**Dataset excerpts**
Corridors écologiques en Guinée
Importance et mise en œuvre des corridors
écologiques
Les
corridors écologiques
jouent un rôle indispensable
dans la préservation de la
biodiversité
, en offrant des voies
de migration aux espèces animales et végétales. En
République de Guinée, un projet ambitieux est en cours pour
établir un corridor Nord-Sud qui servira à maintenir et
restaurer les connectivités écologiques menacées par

* * *

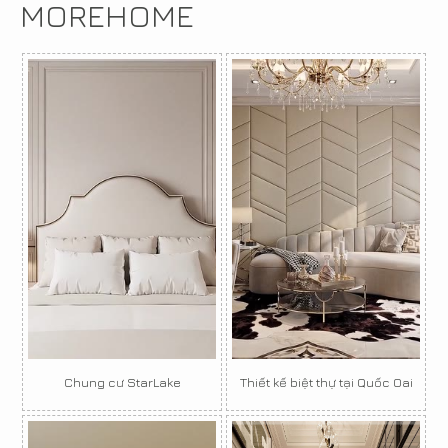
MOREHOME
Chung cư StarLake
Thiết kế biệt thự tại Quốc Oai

...

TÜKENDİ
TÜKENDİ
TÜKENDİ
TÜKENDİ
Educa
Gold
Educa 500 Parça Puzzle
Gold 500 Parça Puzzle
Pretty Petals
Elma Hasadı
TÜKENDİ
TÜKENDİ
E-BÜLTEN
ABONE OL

**Task goal**
Output the material above exactly, but only from the line that carries "dans la préservation de la" through the line that carries "restaurer les connectivités".

**Exercise result**
dans la préservation de la
biodiversité
, en offrant des voies
de migration aux espèces animales et végétales. En
République de Guinée, un projet ambitieux est en cours pour
établir un corridor Nord-Sud qui servira à maintenir et
restaurer les connectivités écologiques menacées par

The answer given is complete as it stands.